Extended Data Fig. 10: Comparison of nanopore amplicon (this study) vs. whole genome Illumina sequence data (from the MalariaGEN Pf7 data resource) for describing csp diversity.

Comparison of amplicon ONT (this study) vs. whole genome Illumina sequence data (from the MalariaGEN Pf7 data resource) for describing csp diversity. a. Allele frequency estimates in Ghana for mutations in the C-terminal region (CTR) of the csp gene. Frequency estimates for the ONT data generated in this study (ONT, n = 196) are very close to the estimates produced by the Ghanian samples of the MalariaGEN Pf7 dataset (WGS, n = 1746). This analysis uses all C-terminal mutations observed in both datasets (selecting only samples from Ghana in Pf7) within clonal haplotypes (that is, heterozygous mutation calls in Pf7 samples were discarded for frequency estimation). We also discarded Pf7 samples with missing data for the C-terminal haplotype. For several SNPs, the ONT samples produced a higher non-reference allele frequency (NRAF) estimate than in Pf7. However, we confirmed with Fisher’s exact tests (2-sided) that the frequency differences could be explained by the variance introduced by the smaller ONT sample size. All 17 SNPs with NRAF > 5% in the ONT data were below the p-value threshold, set using Bonferroni correction for multiple comparisons (0.05/17 = 0.0029). The lowest p-value was for K317E (p = 0.0075), and in this context the allele frequency change (0.76 in Pf7 to 0.84 in the ONT data) is unlikely to be meaningful. All other SNPs had p-values > 0.01. b. Non-reference haplotype frequency distributions for the csp CTR in samples from Ghana. We compare the ONT samples from this study (inset; ONT, n = 178) with Ghanian samples in the Pf7 dataset (WGS, n = 1604), after removing missing, heterozygous and reference haplotypes (that is, haplotypes without any allele difference from the reference).

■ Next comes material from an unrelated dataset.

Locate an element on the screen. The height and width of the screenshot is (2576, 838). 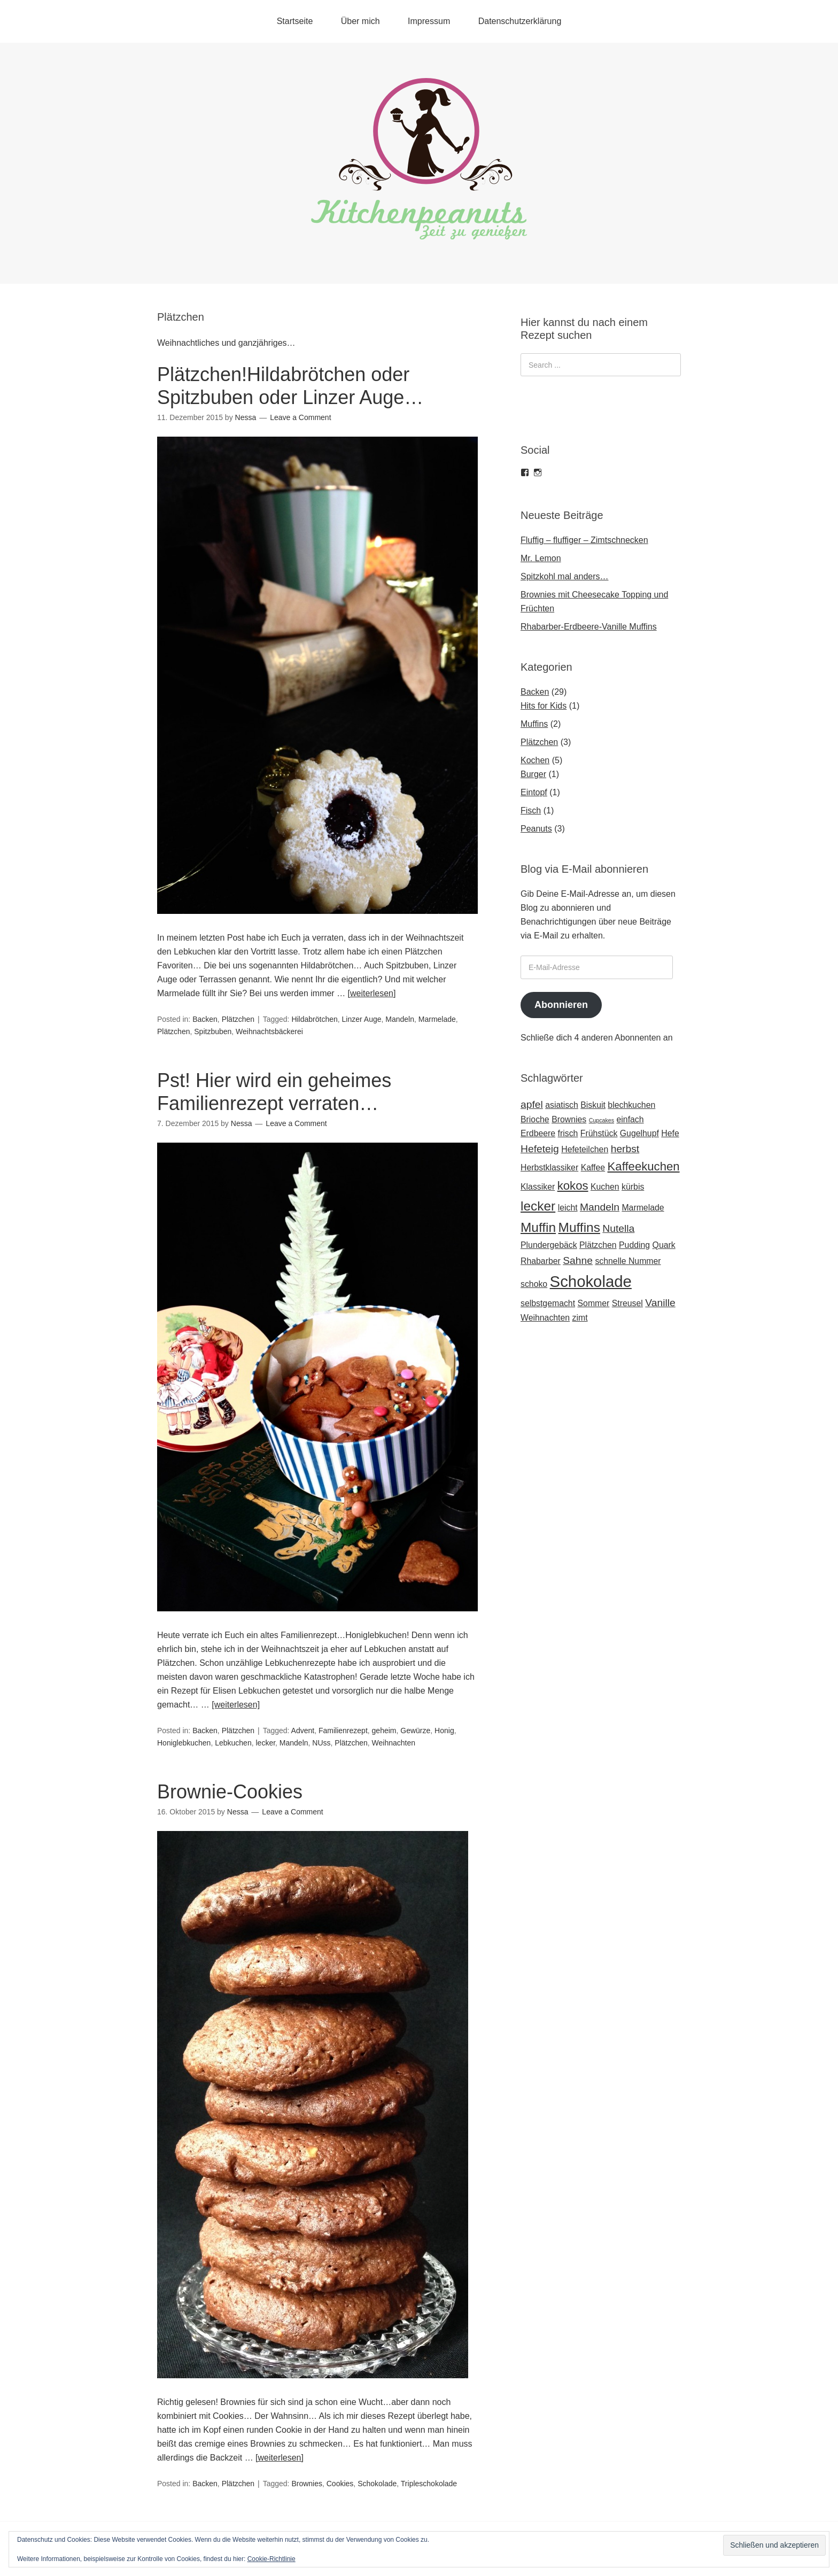 Familienrezept is located at coordinates (343, 1730).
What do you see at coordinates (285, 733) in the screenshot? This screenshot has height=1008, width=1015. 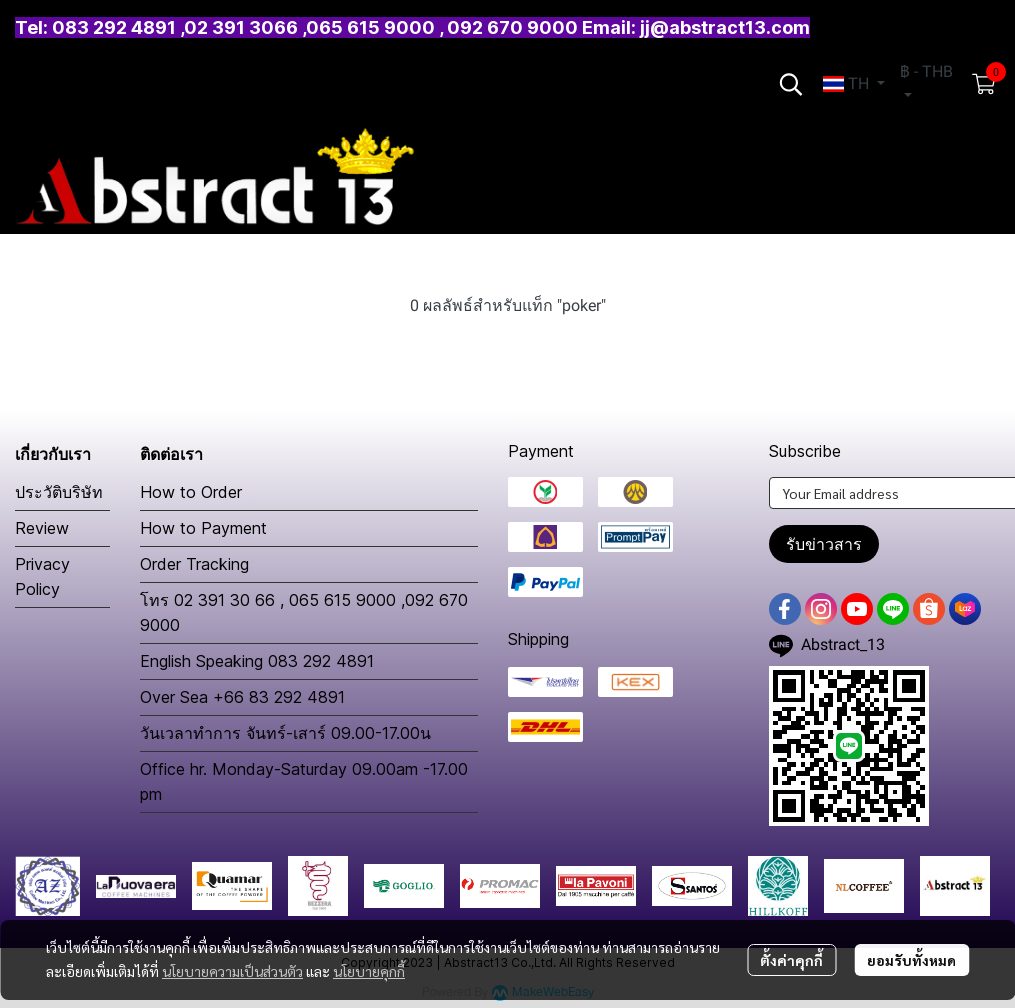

Both distributions have a very similar shape, with a small set of high-frequency haplotypes that quickly decay into a long tail of minor ones. In addition, the first and third top-ranking haplotypes in both datasets are identical. This figure indicates that not only that CTR mutations have very similar frequencies in both datasets, but that haplotype distribution and composition are also alike.